Förderkennzeichen: 01KD1907A
Gesamte Fördersumme: 158.690 EUR
Förderzeitraum: 2020 - 2021
Projektleitung: Prof. Dr. Jörg Albert
Adresse: Robert Bosch Gesellschaft für medizinische Forschung mbH, Dr. Margarete Fischer-Bosch-Institut für Klinische Pharmakologie
Auerbachstr. 112
70376 Stuttgart

Entwicklung des Studienkonzepts

In Deutschland ist die Zahl derer, die sich einer Darmspiegelung zur Darmkrebsvorsorge unterziehen immer noch zu niedrig. Die NETZ-Studie untersucht, ob das patientenfreundlichere Verfahren einer schluckbaren Videokapsel (Kapselendoskopie) in Verbindung mit einer telemedizinischen Beratung zu einer erhöhten Teilnahmerate an der Darmkrebsvorsorge führt. Darüber hinaus soll die NETZ-Studie zeigen, ob die Dickdarmkapselendoskopie, die in bestehenden Leitlinien nur eine Alternativmethode darstellt, im Gesamtkonzept der NETZ-Studie geeignet ist, bei der Vorsorge eine größere Anzahl an gefährlichen, fortgeschrittenen Darmpolypen zu entdecken. Die siebenmonatige Konzeptentwicklungsphase, in der alle Voraussetzungen für eine erfolgreiche Hauptstudie geschaffen werden können, wird als Verbundvorhaben in zwei Teilprojekten durchgeführt (Koordination: Robert Bosch Gesellschaft für Medizinische Forschung (RBMF), bzw. Deutsches Krebsforschungszentrum (DKFZ)). Wesentliche Ziele des Teilprojekts RBMF für das Ende der Konzeptentwicklungsphase ist die Vorlage eines tragfähigen, abgestimmten und durch die Ethikkommission genehmigten Studienprotokolls für die Hauptstudie, die eine Gesamtlaufzeit von sieben Jahren haben wird.
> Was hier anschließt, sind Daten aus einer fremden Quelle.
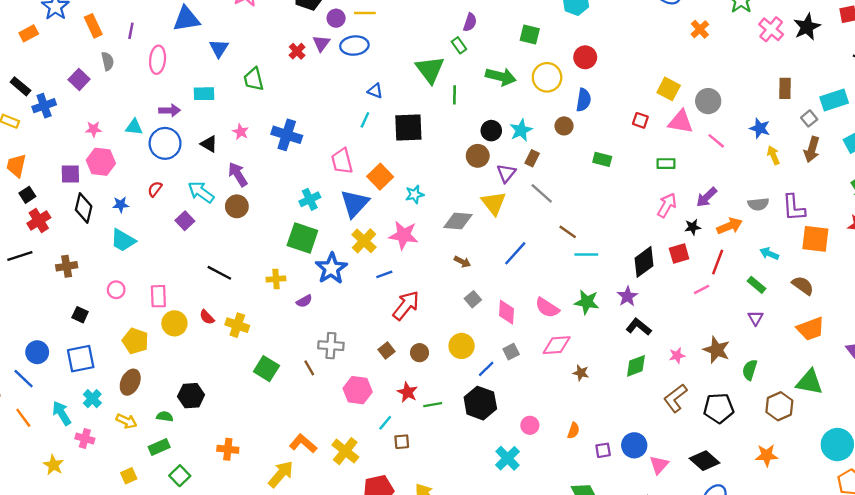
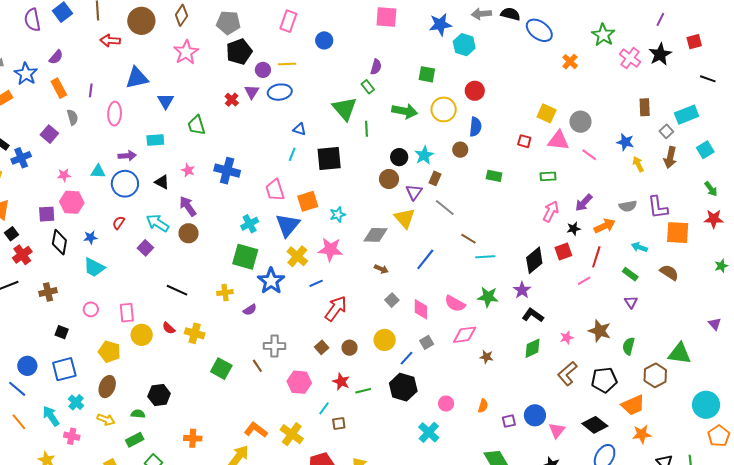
orange square: (380, 177) -> (308, 201), turned 30
orange trapezoid: (811, 329) -> (633, 405), moved
orange star: (767, 455) -> (642, 434), moved

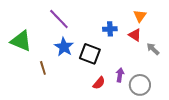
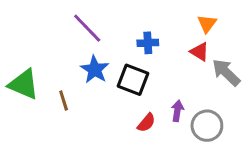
blue cross: (110, 29) -> (148, 43), moved
green triangle: (21, 41) -> (24, 84), moved
gray arrow: (153, 49) -> (226, 72), size x1.5

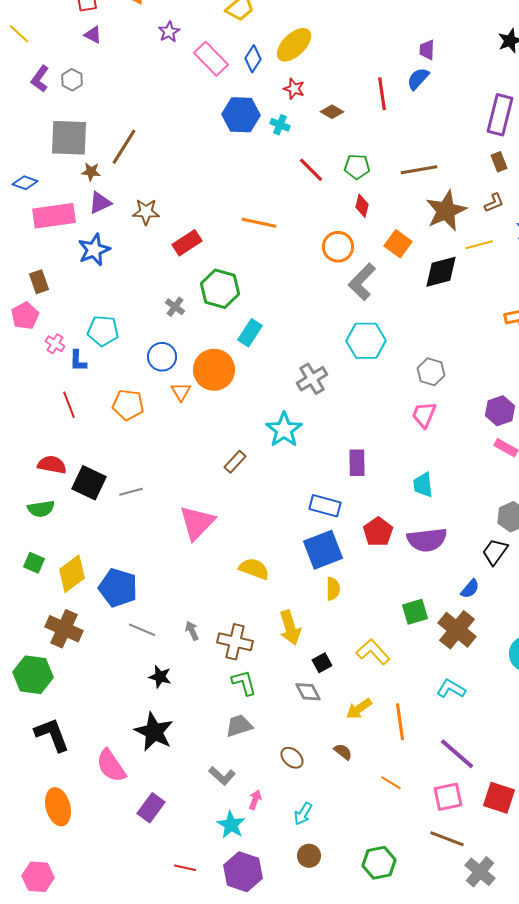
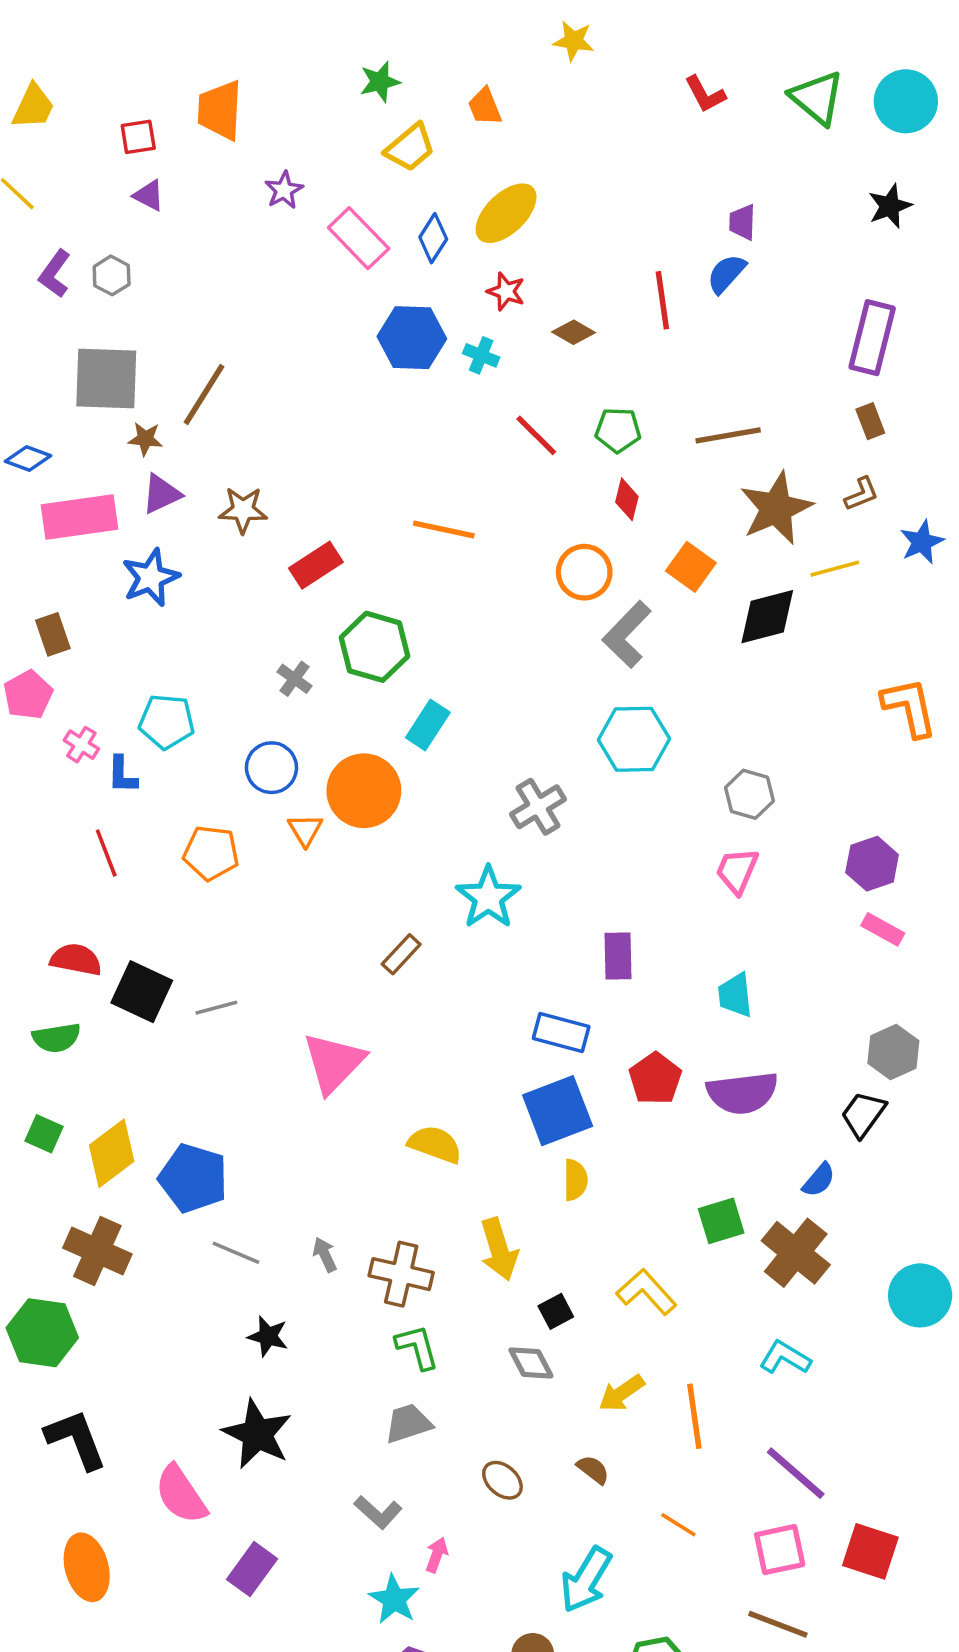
cyan arrow: (303, 814) -> (586, 1580), moved, size x1.6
Als wissenschaftliche Grundlage dient eine systematische Literaturübersicht zur Dickdarmkapselendoskopie, die zusammen mit dem DKFZ während der Konzeptentwicklungsphase verfasst wird. Das RBMF wird zudem eine Pilotstudie in Hausarztpraxen durchführen, das Setup und die Inhalte der telemedizinischen Beratung entwickeln und die Beiträge aller Konsortialpartner und der Patientenvertreter integrieren. Im Zusammenspiel mit dem Teilprojekt DKFZ wird in der Konzeptentwicklungsphase der Grundstein dafür gelegt, dass die NETZ-Studie einen Beitrag zu einer verbesserten Darmkrebsvorsorge in Deutschland leisten kann.
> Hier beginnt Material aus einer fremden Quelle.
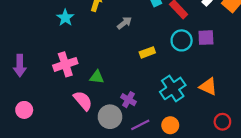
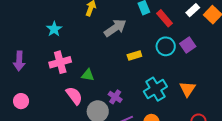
cyan star: (65, 18) -> (54, 29), moved
gray arrow: (124, 23) -> (115, 28), size x1.6
purple square: (206, 38) -> (188, 45), turned -35
orange triangle: (208, 86) -> (187, 89), turned 36

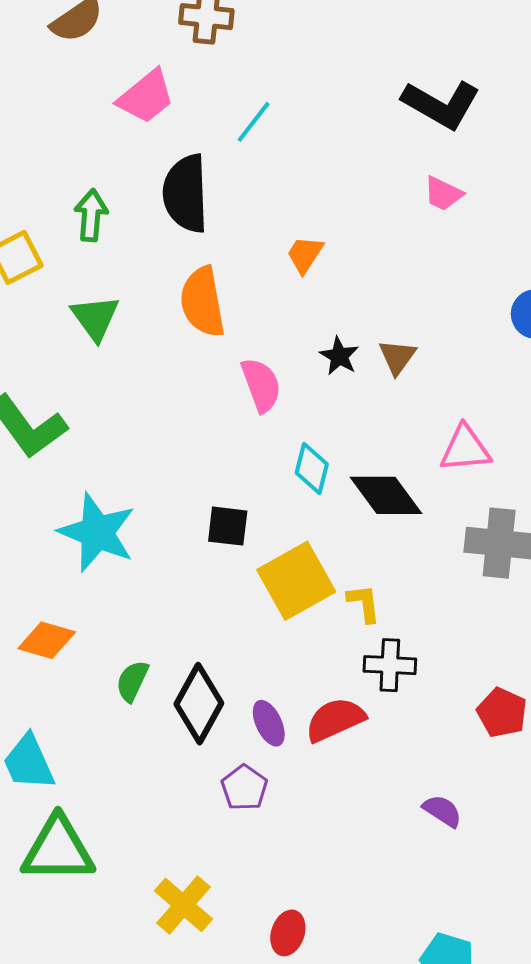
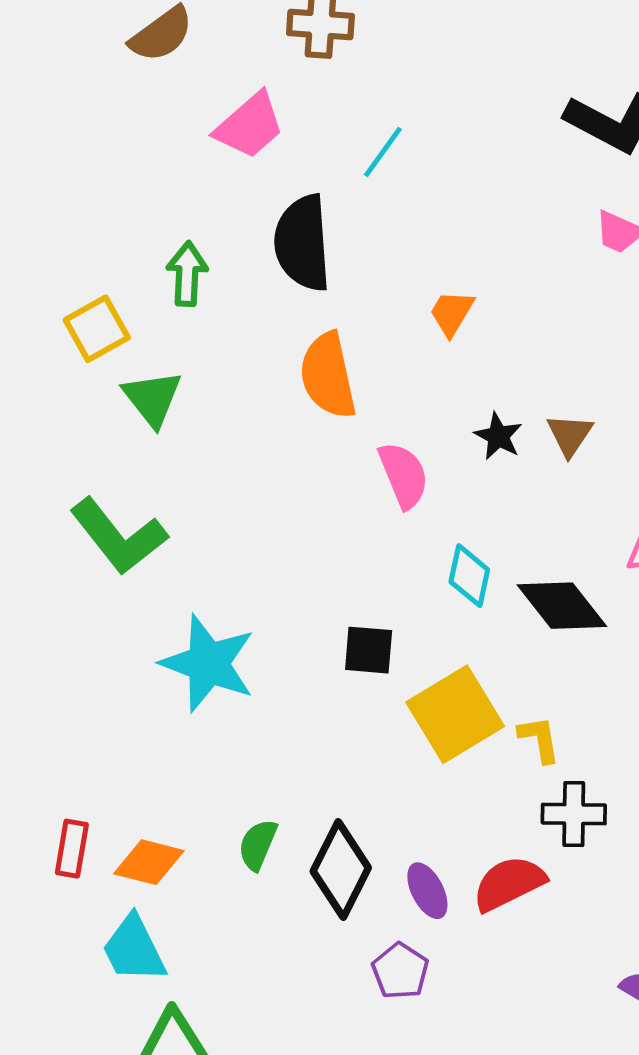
green triangle: (95, 318) -> (152, 398), moved
orange diamond: (47, 640) -> (149, 862), moved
Neue Wege der telemedizinischen Darmkrebsvorsorge

Förderkennzeichen: 01KD1907B
Gesamte Fördersumme: 149.613 EUR
Förderzeitraum: 2020 - 2020
Projektleitung: Prof. Dr. Hermann Brenner
Adresse: Deutsches Krebsforschungszentrum (DKFZ), Abt. Klinische Epidemiologie und Alternsforschung (C070)
Im Neuenheimer Feld 581
69120 Heidelberg

Neue Wege der telemedizinischen Darmkrebsvorsorge

In Deutschland ist die Zahl derer, die sich einer Darmspiegelung zur Darmkrebsvorsorge unterziehen immer noch zu niedrig. Die NETZ-Studie untersucht, ob das patientenfreundlichere Verfahren einer schluckbaren Videokapsel (Kapselendoskopie) in Verbindung mit einer telemedizinischen Beratung zu einer erhöhten Teilnahmerate an der Darmkrebsvorsorge führt. Darüber hinaus soll die NETZ-Studie zeigen, ob die Dickdarmkapselendoskopie, die in bestehenden Leitlinien nur eine Alternativmethode darstellt, im Gesamtkonzept der NETZ-Studie geeignet ist, bei der Vorsorge eine größere Anzahl an gefährlichen, fortgeschrittenen Darmpolypen zu entdecken. Die siebenmonatige Konzeptentwicklungsphase, in der alle Voraussetzungen für eine erfolgreiche Hauptstudie geschaffen werden können, wird als Verbundvorhaben in zwei Teilprojekten durchgeführt (Koordination: Robert Bosch Gesellschaft für Medizinische Forschung (RBMF), bzw. Deutsches Krebsforschungszentrum (DKFZ)). Das DKFZ ist im Rahmen der Konzeptphase für die Planung und Entwicklung des Online-Surveys, der Website und der Erstellung eines Systematischen Reviews verantwortlich. Ferner ist das DKFZ beteiligt an der Entwicklung des Randomisierungskonzepts, des Datenmanagement- und Qualitätssicherungskonzepts, des Konzepts für die Biobank, der molekularen Diagnostik und des genetischen Risikoscores, des Entwicklung statistischen Analyseplans, sowie an der Erstellung von Studienprotokoll und Proposals für die Realisationsphase und Informationen für das Telemedizinkonzept.